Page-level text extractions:

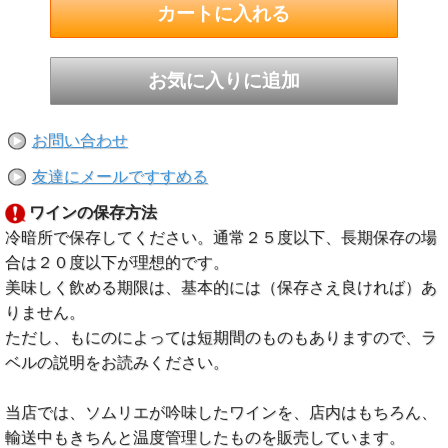
お問い合わせ
友達にメールですすめる
ワインの保存方法
冷暗所で保存してください。通常２５度以下、長期保存の場
合は２０度以下が理想的です。
美味しく飲める期限は、基本的には（保存さえ良ければ）あ
りません。
ただし、もにのによっては短期間のものもありますので、ラ
ベルの説明をお読みください。
当店では、ソムリエが吟味したワインを、店内はもちろん、
輸送中もきちんと温度管理したものを販売しています。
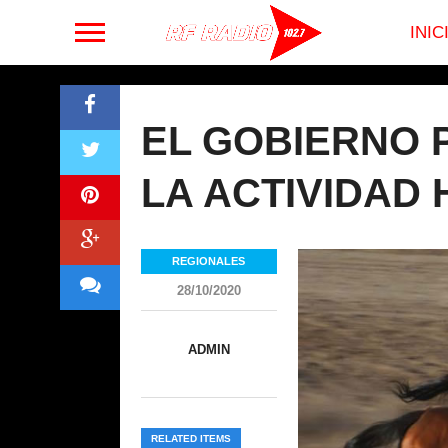
INIC
EL GOBIERNO 
LA ACTIVIDAD H
REGIONALES
28/10/2020
ADMIN
RELATED ITEMS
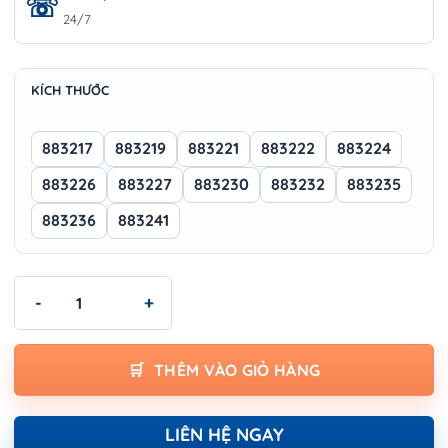
24/7
KÍCH THƯỚC
883217
883219
883221
883222
883224
883226
883227
883230
883232
883235
883236
883241
CỜ LÊ TAY VẶN TUÝP WOKIN - NON SPARKING RATCHET WREN
THÊM VÀO GIỎ HÀNG
LIÊN HỆ NGAY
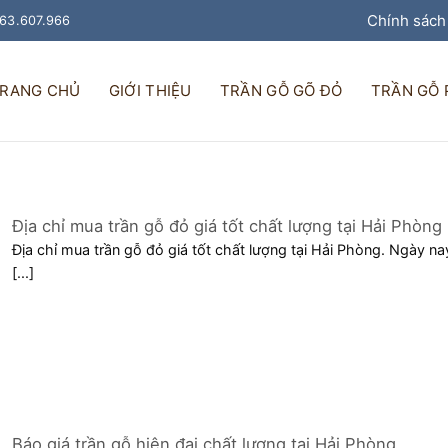
Chính sách
963.607.966
RANG CHỦ
GIỚI THIỆU
TRẦN GỖ GÕ ĐỎ
TRẦN GỖ
Địa chỉ mua trần gỗ đỏ giá tốt chất lượng tại Hải Phòng
Địa chỉ mua trần gỗ đỏ giá tốt chất lượng tại Hải Phòng. Ngày na
[...]
Báo giá trần gỗ hiện đại chất lượng tại Hải Phòng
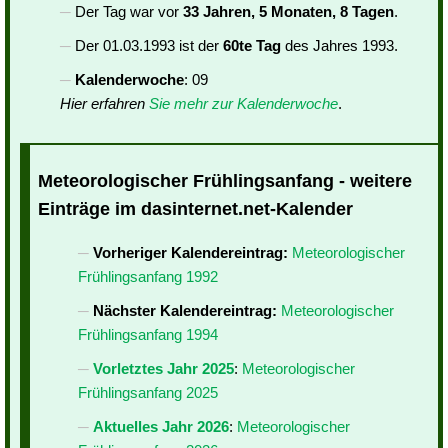
Der Tag war vor
33 Jahren, 5 Monaten, 8 Tagen
.
Der 01.03.1993 ist der
60te Tag
des Jahres 1993.
Kalenderwoche
: 09
Hier erfahren
Sie mehr zur Kalenderwoche
.
Meteorologischer Frühlingsanfang - weitere
Einträge im dasinternet.net-Kalender
Vorheriger Kalendereintrag:
Meteorologischer
Frühlingsanfang 1992
Nächster Kalendereintrag:
Meteorologischer
Frühlingsanfang 1994
Vorletztes Jahr 2025
:
Meteorologischer
Frühlingsanfang 2025
Aktuelles Jahr 2026
:
Meteorologischer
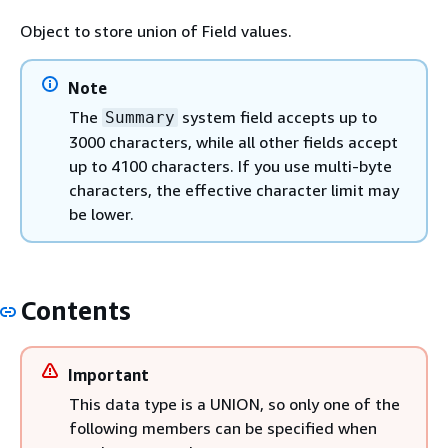
Object to store union of Field values.
Note
The
system field accepts up to
Summary
3000 characters, while all other fields accept
up to 4100 characters. If you use multi-byte
characters, the effective character limit may
be lower.
Contents
Important
This data type is a UNION, so only one of the
following members can be specified when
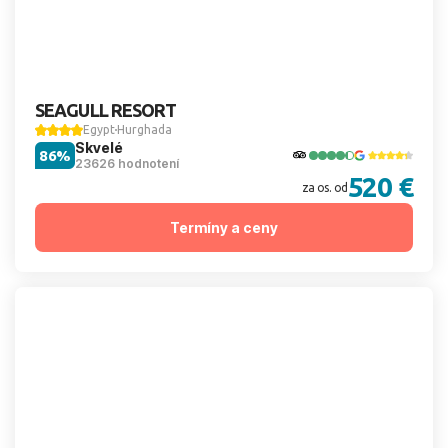
SEAGULL RESORT
Egypt
Hurghada
Skvelé
86%
23626 hodnotení
520 €
za os. od
Termíny a ceny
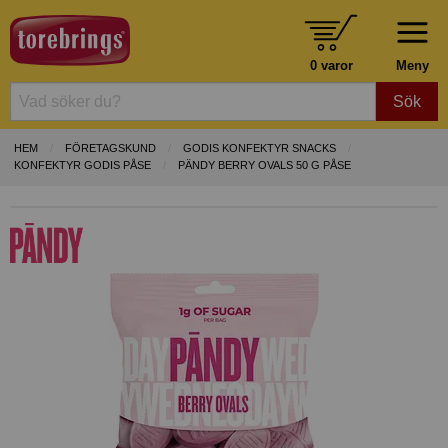
0 varor
Meny
Sök
HEM
FÖRETAGSKUND
GODIS KONFEKTYR SNACKS
KONFEKTYR GODIS PÅSE
PÄNDY BERRY OVALS 50 G PÅSE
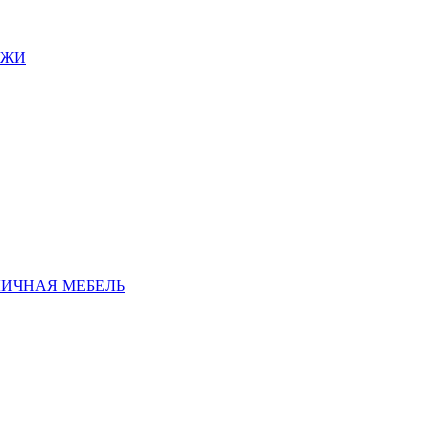
АЖИ
ЛИЧНАЯ МЕБЕЛЬ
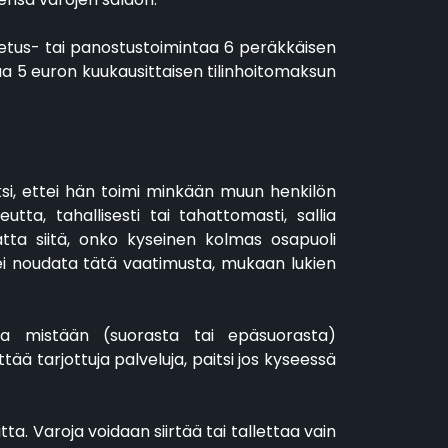
 talletus- tai panostustoimintaa 6 peräkkäisen
ttaa 5 euron kuukausittaisen tilinhoitomaksun
ksi, ettei hän toimi minkään muun henkilön
utta, tahallisesti tai tahattomasti, sallia
tta siitä, onko kyseinen kolmas osapuoli
a ei noudata tätä vaatimusta, mukaan lukien
sa mistään (suorasta tai epäsuorasta)
tää tarjottuja palveluja, paitsi jos kyseessä
tta. Varoja voidaan siirtää tai tallettaa vain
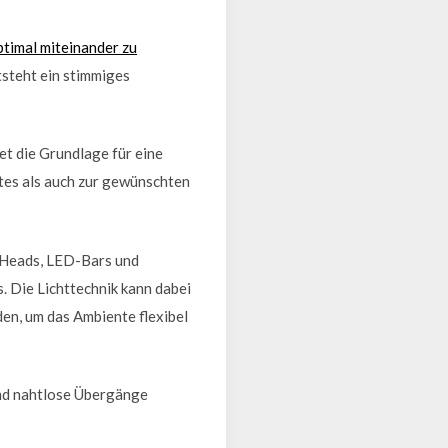
timal miteinander zu
steht ein stimmiges
t die Grundlage für eine
tes als auch zur gewünschten
g Heads, LED-Bars und
. Die Lichttechnik kann dabei
en, um das Ambiente flexibel
und nahtlose Übergänge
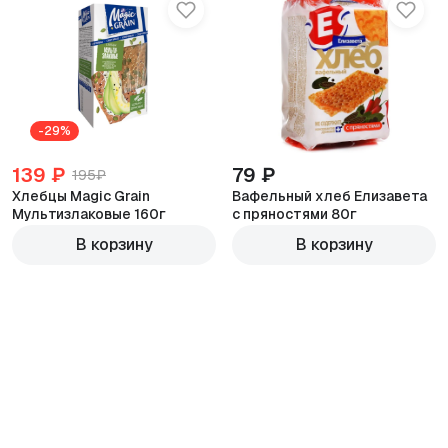
-29%
139 ₽
79 ₽
195₽
Хлебцы Magic Grain
Вафельный хлеб Елизавета
Мультизлаковые 160г
с пряностями 80г
В корзину
В корзину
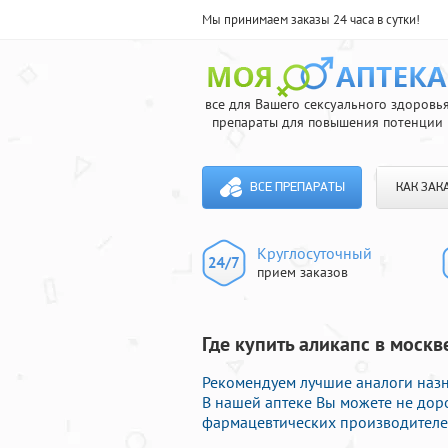
Мы принимаем заказы 24 часа в сутки!
все для Вашего сексуального здоровь
препараты для повышения потенции
ВСЕ ПРЕПАРАТЫ
КАК ЗАК
Круглосуточный
прием заказов
Где купить аликапс в моск
Рекомендуем лучшие аналоги назн
В нашей аптеке Вы можете не дор
фармацевтических производителей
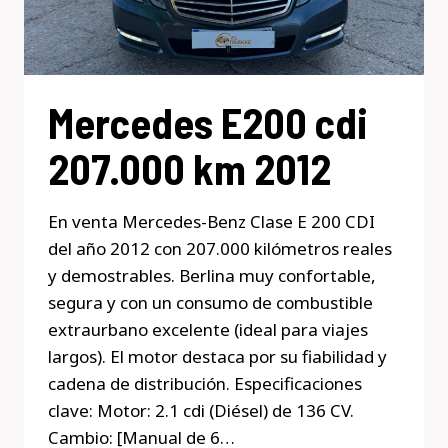
Mercedes E200 cdi
207.000 km 2012
En venta Mercedes-Benz Clase E 200 CDI
del año 2012 con 207.000 kilómetros reales
y demostrables. Berlina muy confortable,
segura y con un consumo de combustible
extraurbano excelente (ideal para viajes
largos). El motor destaca por su fiabilidad y
cadena de distribución. Especificaciones
clave: Motor: 2.1 cdi (Diésel) de 136 CV.
Cambio: [Manual de 6…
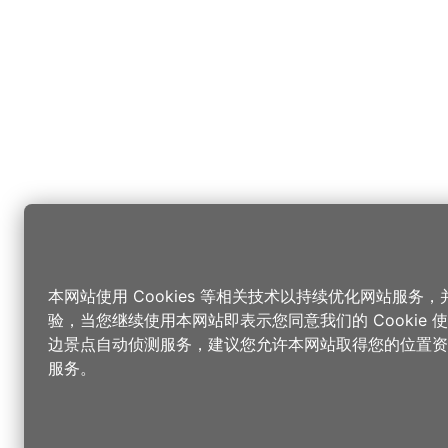
本网站使用 Cookies 等相关技术以持续优化网站服务
验，当您继续使用本网站即表示您同意我们的 Cookie
边景点自动侦测服务，建议您允许本网站取得您的位置资
服务。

» **WORK REQUIRED**
All of the entries above should be duplicated exactly, except for the pictures.

» **WRITTEN RESPONSE**
お問い合わせ
友達にメールですすめる
ワインの保存方法
冷暗所で保存してください。通常２５度以下、長期保存の場
合は２０度以下が理想的です。
美味しく飲める期限は、基本的には（保存さえ良ければ）あ
りません。
ただし、もにのによっては短期間のものもありますので、ラ
ベルの説明をお読みください。
当店では、ソムリエが吟味したワインを、店内はもちろん、
輸送中もきちんと温度管理したものを販売しています。
INIC
EL GOBIERNO 
LA ACTIVIDAD H
REGIONALES
28/10/2020
ADMIN
RELATED ITEMS
24/7
KÍCH THƯỚC
883217
883219
883221
883222
883224
883226
883227
883230
883232
883235
883236
883241
CỜ LÊ TAY VẶN TUÝP WOKIN - NON SPARKING RATCHET WREN
THÊM VÀO GIỎ HÀNG
LIÊN HỆ NGAY
Chính sách
963.607.966
RANG CHỦ
GIỚI THIỆU
TRẦN GỖ GÕ ĐỎ
TRẦN GỖ
Địa chỉ mua trần gỗ đỏ giá tốt chất lượng tại Hải Phòng
Địa chỉ mua trần gỗ đỏ giá tốt chất lượng tại Hải Phòng. Ngày na
[...]
Báo giá trần gỗ hiện đại chất lượng tại Hải Phòng
Der Tag war vor
33 Jahren, 5 Monaten, 8 Tagen
.
Der 01.03.1993 ist der
60te Tag
des Jahres 1993.
Kalenderwoche
: 09
Hier erfahren
Sie mehr zur Kalenderwoche
.
Meteorologischer Frühlingsanfang - weitere
Einträge im dasinternet.net-Kalender
Vorheriger Kalendereintrag:
Meteorologischer
Frühlingsanfang 1992
Nächster Kalendereintrag:
Meteorologischer
Frühlingsanfang 1994
Vorletztes Jahr 2025
:
Meteorologischer
Frühlingsanfang 2025
Aktuelles Jahr 2026
:
Meteorologischer
Object to store union of Field values.
Note
The
system field accepts up to
Summary
3000 characters, while all other fields accept
up to 4100 characters. If you use multi-byte
characters, the effective character limit may
be lower.
Contents
Important
This data type is a UNION, so only one of the
following members can be specified when
SEAGULL RESORT
Egypt
Hurghada
Skvelé
86%
23626 hodnotení
520 €
za os. od
Termíny a ceny
0 varor
Meny
Sök
HEM
FÖRETAGSKUND
GODIS KONFEKTYR SNACKS
KONFEKTYR GODIS PÅSE
PÄNDY BERRY OVALS 50 G PÅSE
АЖИ
ЛИЧНАЯ МЕБЕЛЬ
 talletus- tai panostustoimintaa 6 peräkkäisen
ttaa 5 euron kuukausittaisen tilinhoitomaksun
ksi, ettei hän toimi minkään muun henkilön
utta, tahallisesti tai tahattomasti, sallia
tta siitä, onko kyseinen kolmas osapuoli
a ei noudata tätä vaatimusta, mukaan lukien
sa mistään (suorasta tai epäsuorasta)
tää tarjottuja palveluja, paitsi jos kyseessä
tta. Varoja voidaan siirtää tai tallettaa vain
timal miteinander zu
steht ein stimmiges
t die Grundlage für eine
tes als auch zur gewünschten
g Heads, LED-Bars und
. Die Lichttechnik kann dabei
en, um das Ambiente flexibel
und nahtlose Übergänge
-29%
139 ₽
79 ₽
195₽
Хлебцы Magic Grain
Вафельный хлеб Елизавета
Мультизлаковые 160г
с пряностями 80г
В корзину
В корзину
Мы принимаем заказы 24 часа в сутки!
все для Вашего сексуального здоровь
препараты для повышения потенции
ВСЕ ПРЕПАРАТЫ
КАК ЗАК
Круглосуточный
прием заказов
Где купить аликапс в моск
Рекомендуем лучшие аналоги назн
В нашей аптеке Вы можете не дор
фармацевтических производителей
Mercedes E200 cdi
207.000 km 2012
En venta Mercedes-Benz Clase E 200 CDI
del año 2012 con 207.000 kilómetros reales
y demostrables. Berlina muy confortable,
segura y con un consumo de combustible
extraurbano excelente (ideal para viajes
largos). El motor destaca por su fiabilidad y
cadena de distribución. Especificaciones
clave: Motor: 2.1 cdi (Diésel) de 136 CV.
Cambio: [Manual de 6…
本网站使用 Cookies 等相关技术以持续优化网站服务
验，当您继续使用本网站即表示您同意我们的 Cookie
边景点自动侦测服务，建议您允许本网站取得您的位置资
服务。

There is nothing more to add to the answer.